Like many legal concepts, “private law” has recognizable referents yet eludes precise definition. Private law defines the rights and duties of individuals and private entities as they relate to one another. It stands in contrast to public law, which establishes the powers and responsibilities of governments, defines the rights and duties of individuals in relation to governments, and governs relations between and among nations.
Private law includes the common law subjects that have long been central to U.S. legal education – contracts, property, and torts. But it is not limited to those subjects, nor to common law. Statutory fields such as intellectual property and commercial law fall within private law. So too do areas of law now mostly neglected in U.S. law schools, such as agency, unjust enrichment, and remedies.
At a broader level, the phrase “private law” gestures toward an elusive set of distinctions between what is public and what is private. Private law is law, so government is involved, albeit in a particular way. Typically, it makes available institutions and procedures that enable individuals and entities to define their relationships and to assert and demand the resolution of claims against others. Courts are central to this framework, but so too are arbitral panels. In turn, this institutional framework builds on and partly incorporates customs and social norms pertaining to interpersonal interaction.

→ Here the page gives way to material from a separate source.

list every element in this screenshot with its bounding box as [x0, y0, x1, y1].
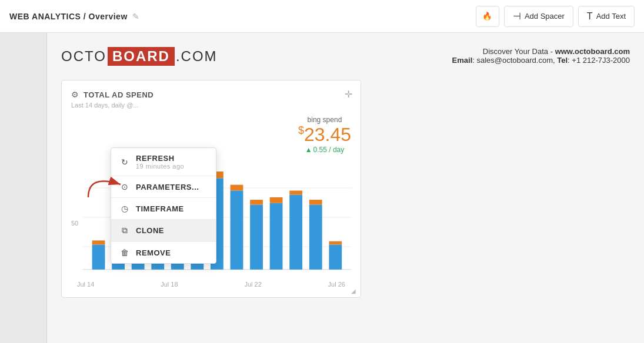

Whereas scholars in commonwealth and civil law jurisdictions generally are comfortable with the category of private law, the disposition among U.S. legal academics is skeptical. The idea that “all law is public law” is no less taken for granted than the idea that “we are all realists now.” The simultaneous embrace of these two mantras is no coincidence. Legal realism is one important instantiation of a broader view of law that has contributed to the rise of private law skepticism.
In what follows I will first briefly discuss three canonical statements of this broader view, which I dub “brass-tacks pragmatism.” They are Justice Holmes’s The Path of the Law, Karl Llewellyn’s Some Realism About Realism, and Duncan Kennedy’s Form and Substance in Private Law Adjudication. I focus on these articles because (by academic standards) they are famous, because they appeared in the pages of this journal, and because they demonstrate that the view I am describing crosses methodological, political, and generational lines. After outlining the connection between brass-tacks pragmatism and private law skepticism, I will invoke a different variant of pragmatism – “inclusive pragmatism” – in support of the less skeptical “new” private law.